J'ai un commentaire à faire sur la première partie de Madame Bovary de Flaubert .
Mon objet d'étude est :Le roman , ses personnages:vision du monde et de l'homme .
J'ai trouver une problématique qui est la suivante:Comment le narrateur dévalorise son
personnage des l'incipit du roman?
Mes parties sont:
I)La mise en scène de l'entré du personnage dans le roman
II)Dévalorisation du personnage
Je voudrait savoir si mon plan est bien et surtout si quelqu'un a une idée pour le développement !Je dois le rendre pour LUNDI ....... 
Merci d'avance !! 
Ce serait bien si tu n'avais à étudier que cette scène initiale. Mais il me semble que tu as toute la première partie... avec SES personnages
Tu ne peux pas te limiter à Charles Bovary seul
voici le texte sur lequelle je dois travailler :
Nous étions à l'Étude, quand le Proviseur entra, suivi d'un nouveau habillé en bourgeois et d'un garçon de classe qui portait un grand pupitre. Ceux qui dormaient se réveillèrent, et chacun se leva comme surpris dans son travail.
Le Proviseur nous fit signe de nous rasseoir ; puis, se tournant vers le maître d'études :
– Monsieur Roger, lui dit-il à demi-voix, voici un élève que je vous recommande, il entre en cinquième. Si son travail et sa conduite sont méritoires, il passera dans les grands, où l'appelle son âge.
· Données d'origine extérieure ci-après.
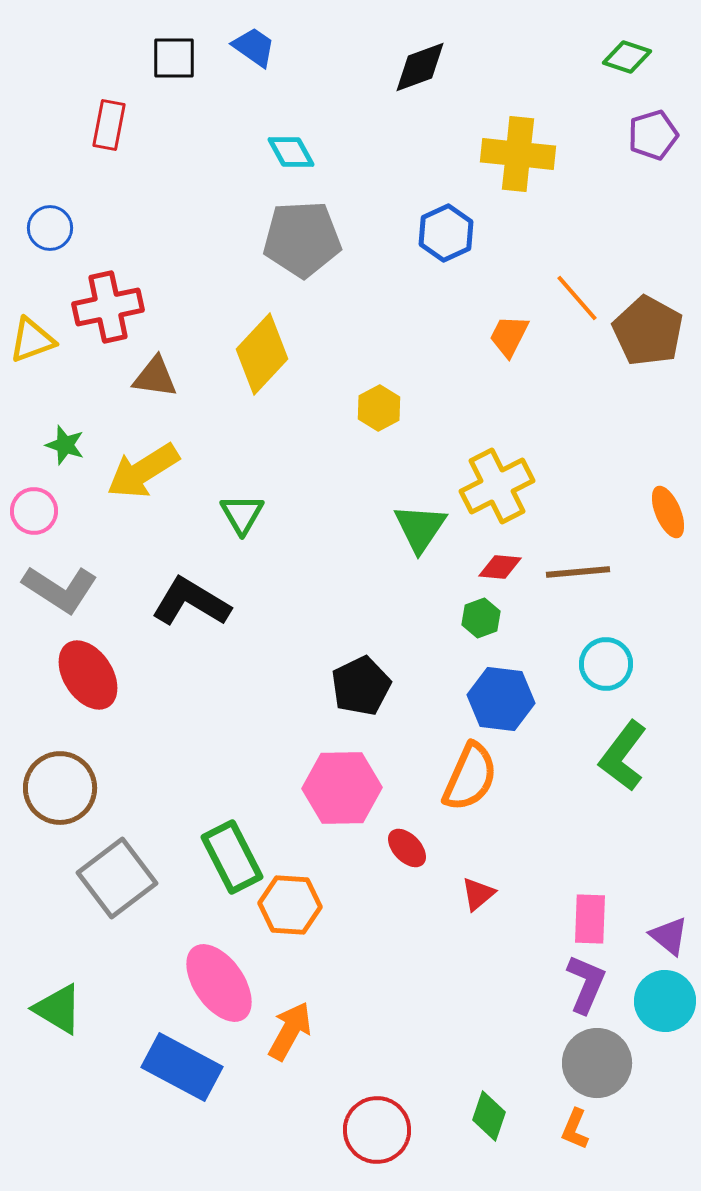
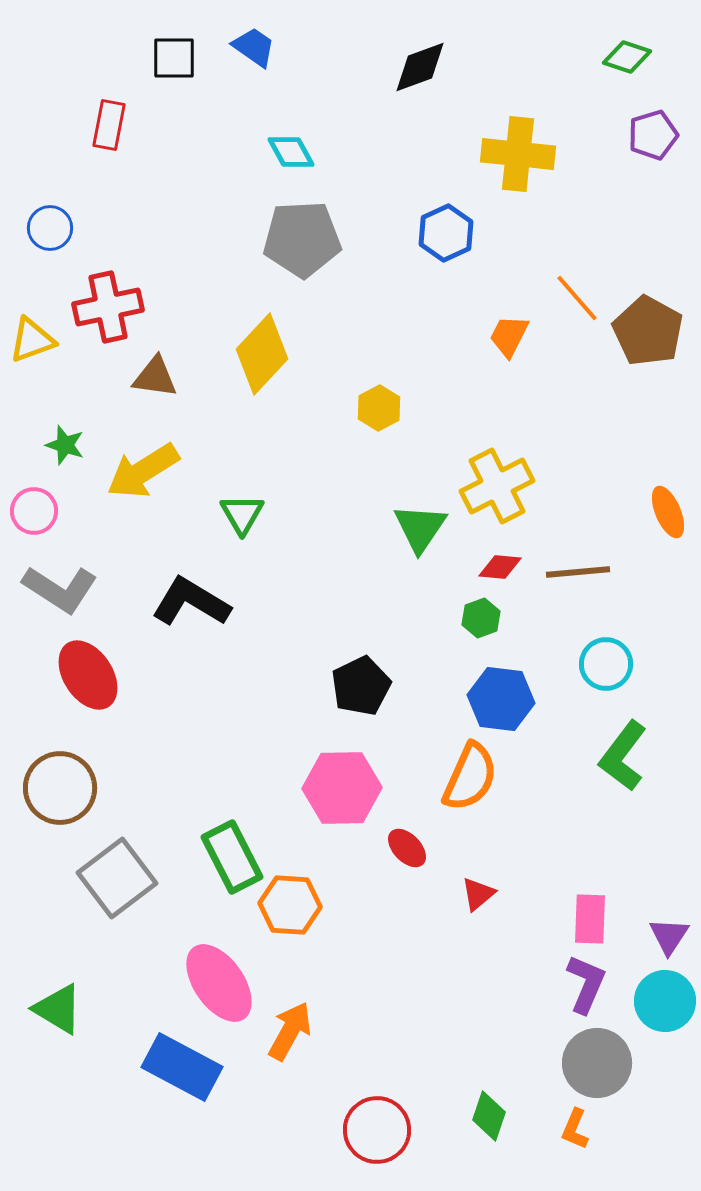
purple triangle at (669, 936): rotated 24 degrees clockwise
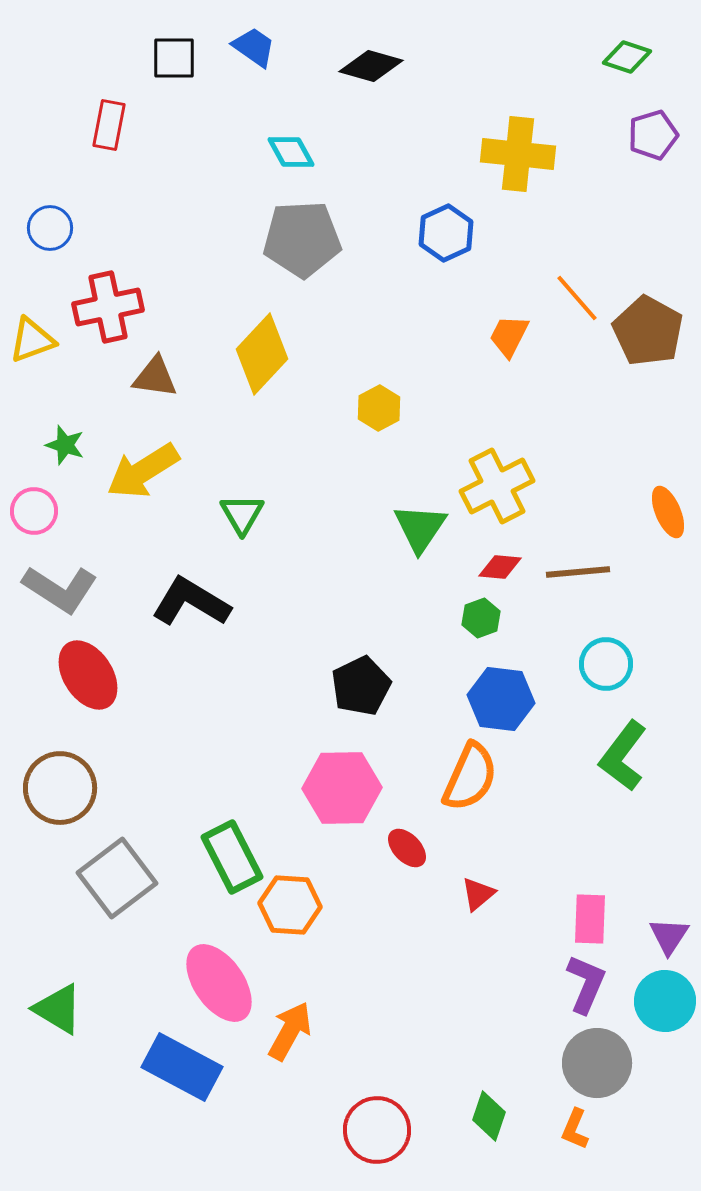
black diamond at (420, 67): moved 49 px left, 1 px up; rotated 36 degrees clockwise
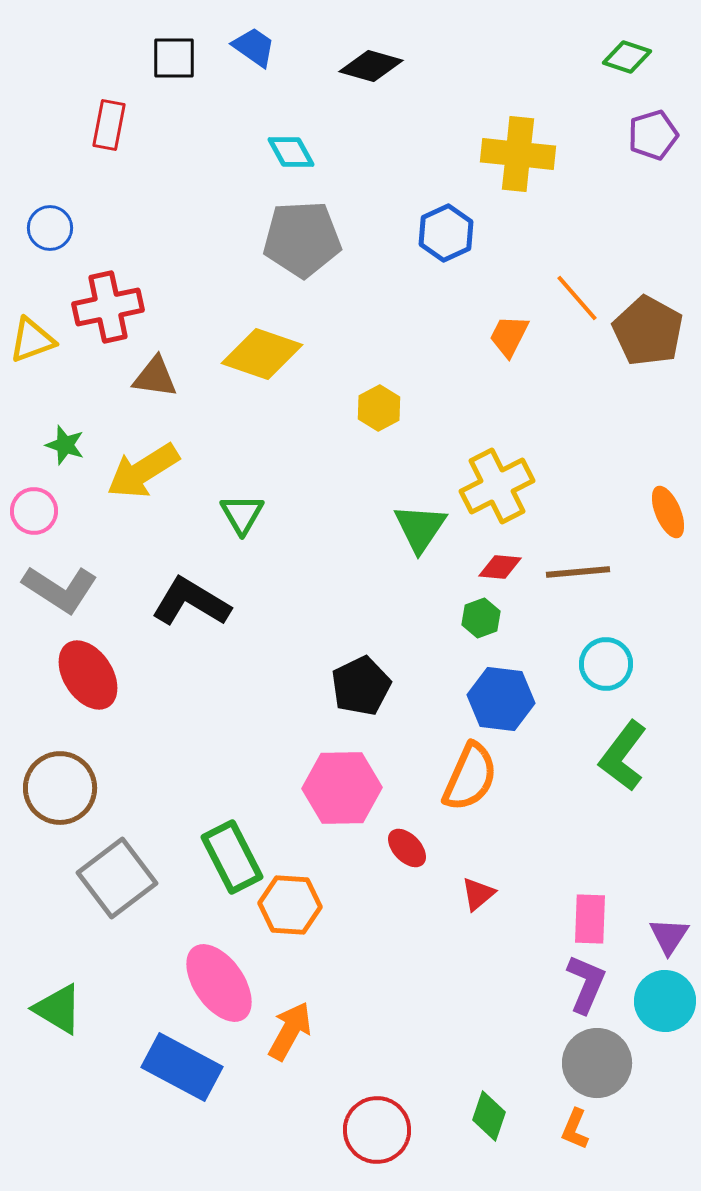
yellow diamond at (262, 354): rotated 66 degrees clockwise
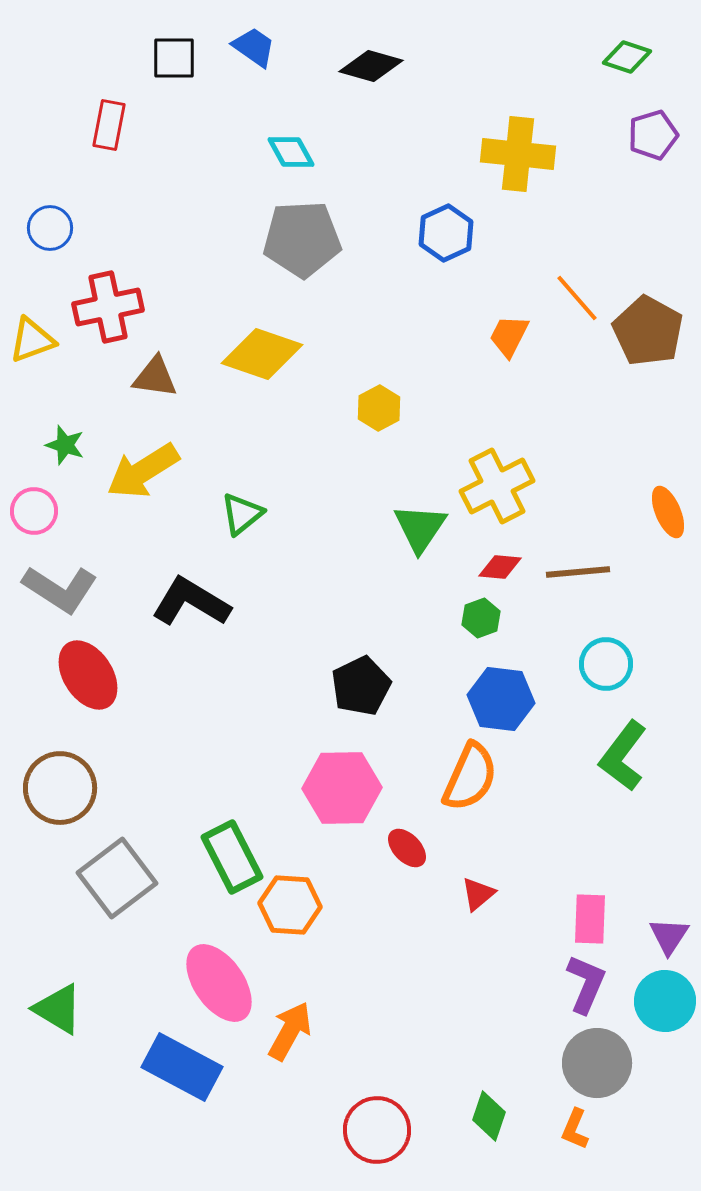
green triangle at (242, 514): rotated 21 degrees clockwise
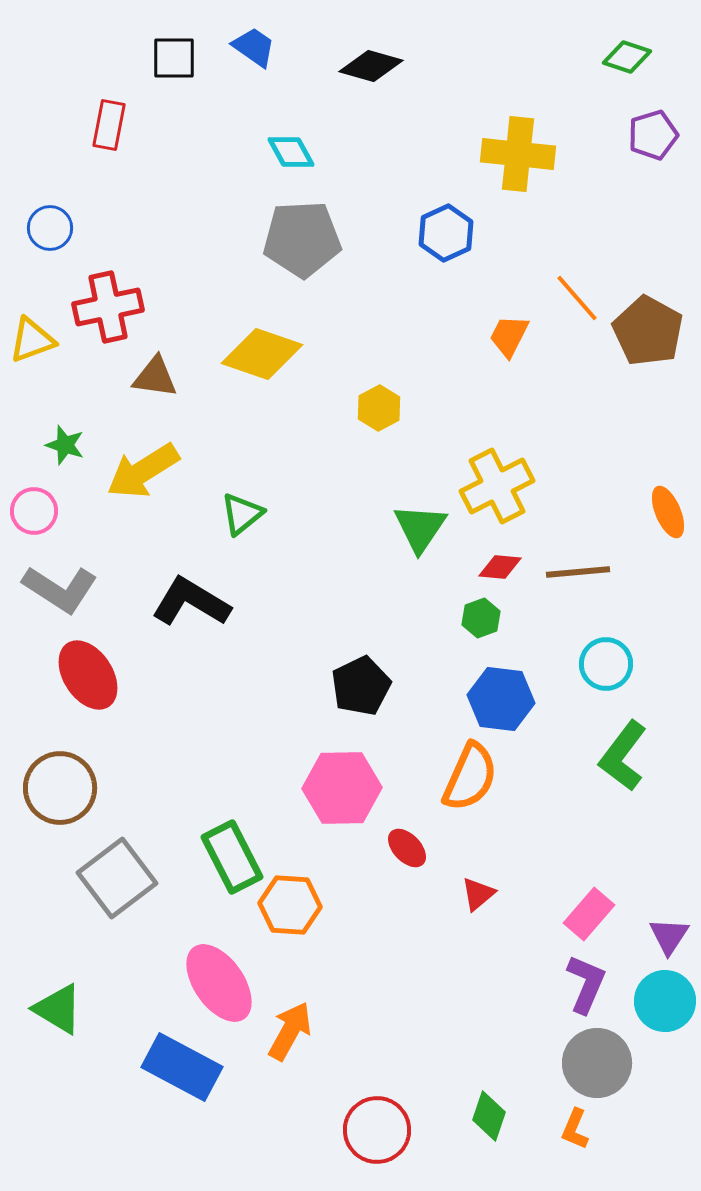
pink rectangle at (590, 919): moved 1 px left, 5 px up; rotated 39 degrees clockwise
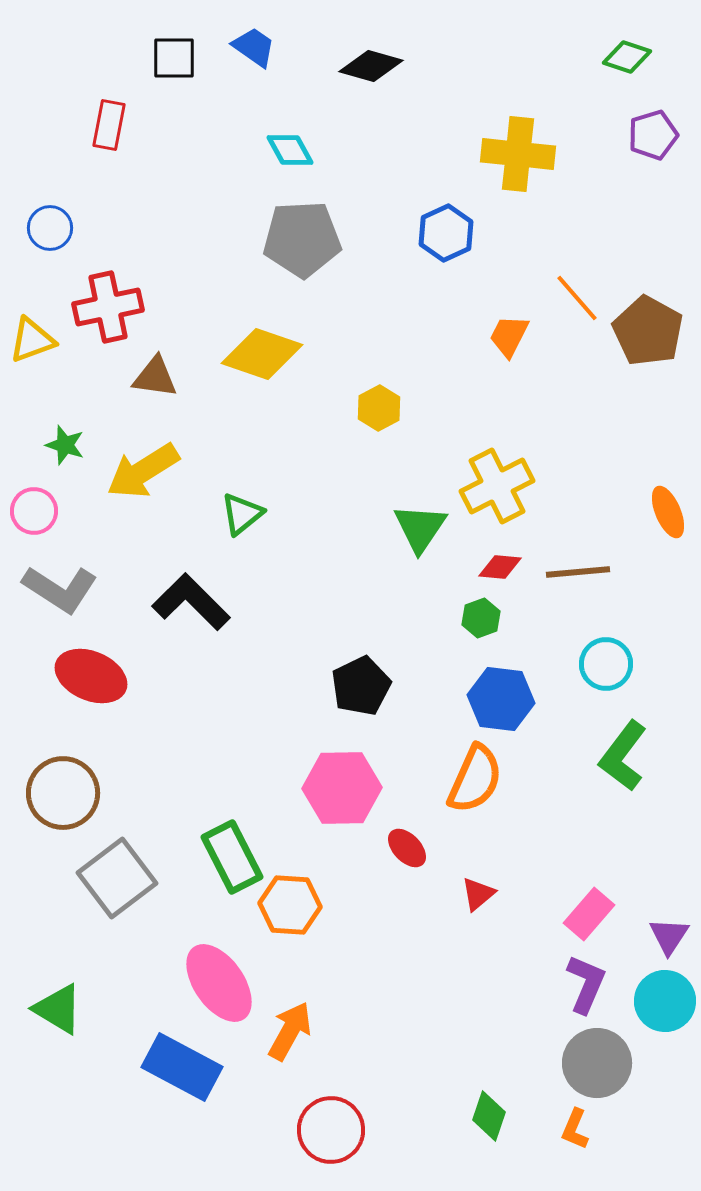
cyan diamond at (291, 152): moved 1 px left, 2 px up
black L-shape at (191, 602): rotated 14 degrees clockwise
red ellipse at (88, 675): moved 3 px right, 1 px down; rotated 34 degrees counterclockwise
orange semicircle at (470, 777): moved 5 px right, 2 px down
brown circle at (60, 788): moved 3 px right, 5 px down
red circle at (377, 1130): moved 46 px left
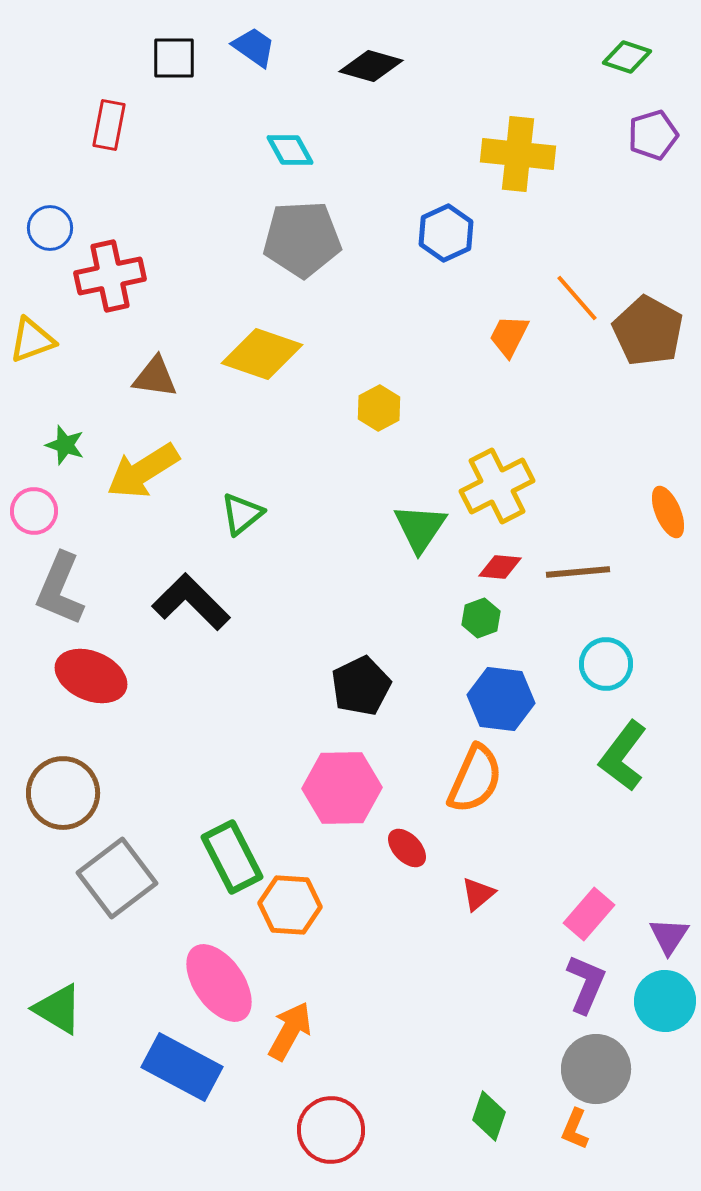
red cross at (108, 307): moved 2 px right, 31 px up
gray L-shape at (60, 589): rotated 80 degrees clockwise
gray circle at (597, 1063): moved 1 px left, 6 px down
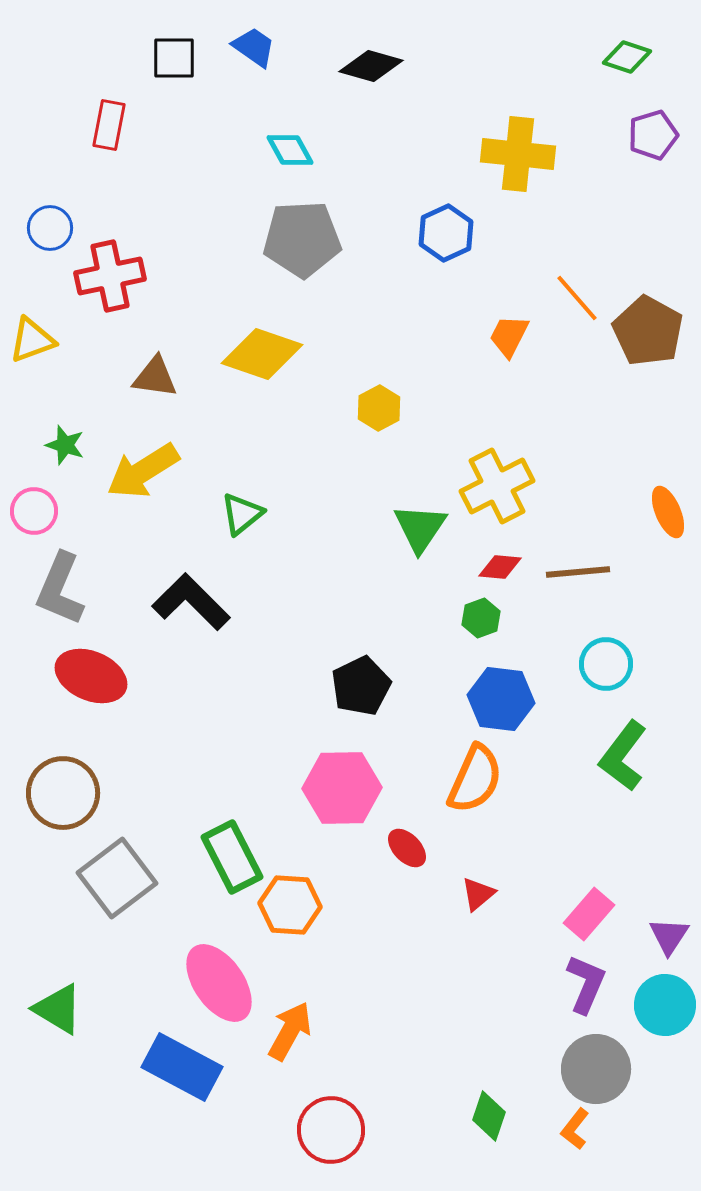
cyan circle at (665, 1001): moved 4 px down
orange L-shape at (575, 1129): rotated 15 degrees clockwise
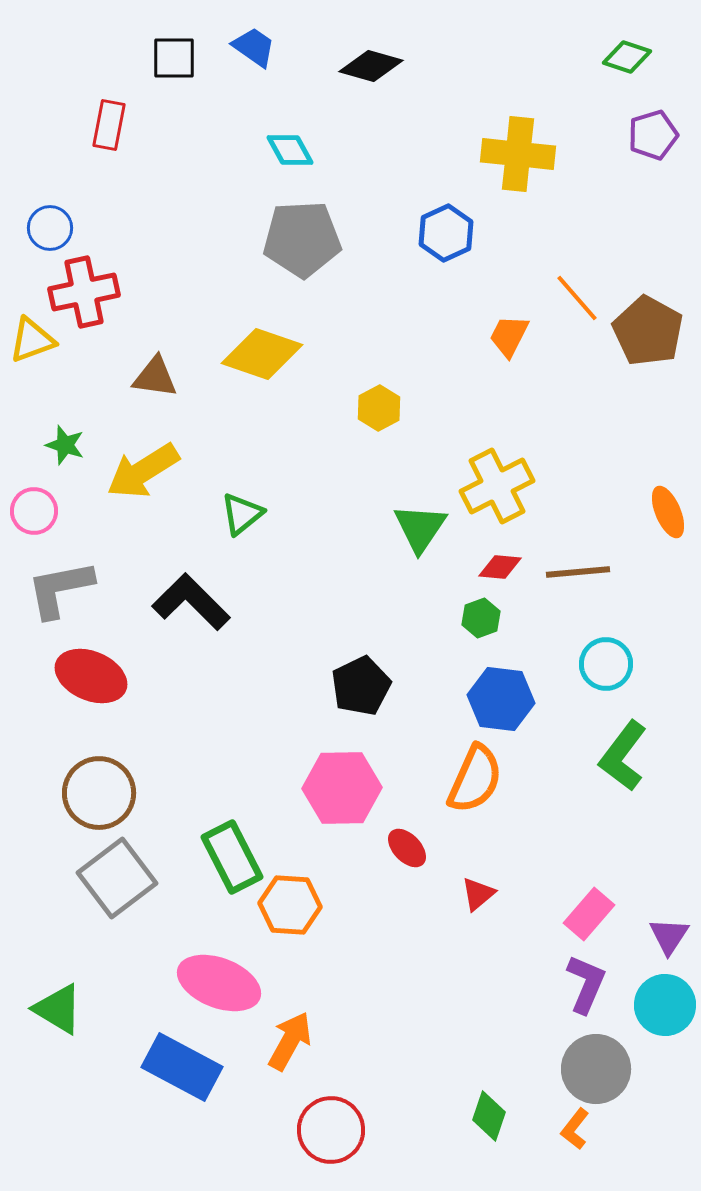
red cross at (110, 276): moved 26 px left, 16 px down
gray L-shape at (60, 589): rotated 56 degrees clockwise
brown circle at (63, 793): moved 36 px right
pink ellipse at (219, 983): rotated 34 degrees counterclockwise
orange arrow at (290, 1031): moved 10 px down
Resté dans l'angle, derrière la porte, si bien qu'on l'apercevait à peine, le nouveau était un gars de la campagne, d'une quinzaine d'années environ, et plus haut de taille qu'aucun de nous tous. Il avait les cheveux coupés droit sur le front, comme un chantre de village, l'air raisonnable et fort embarrassé. Quoiqu'il ne fût pas large des épaules, son habit-veste de drap vert à boutons noirs devait le gêner aux entournures et laissait voir, par la fente des parements, des poignets rouges habitués à être nus. Ses jambes, en bas bleus, sortaient d'un pantalon jaunâtre très tiré par les bretelles. Il était chaussé de souliers forts, mal cirés, garnis de clous.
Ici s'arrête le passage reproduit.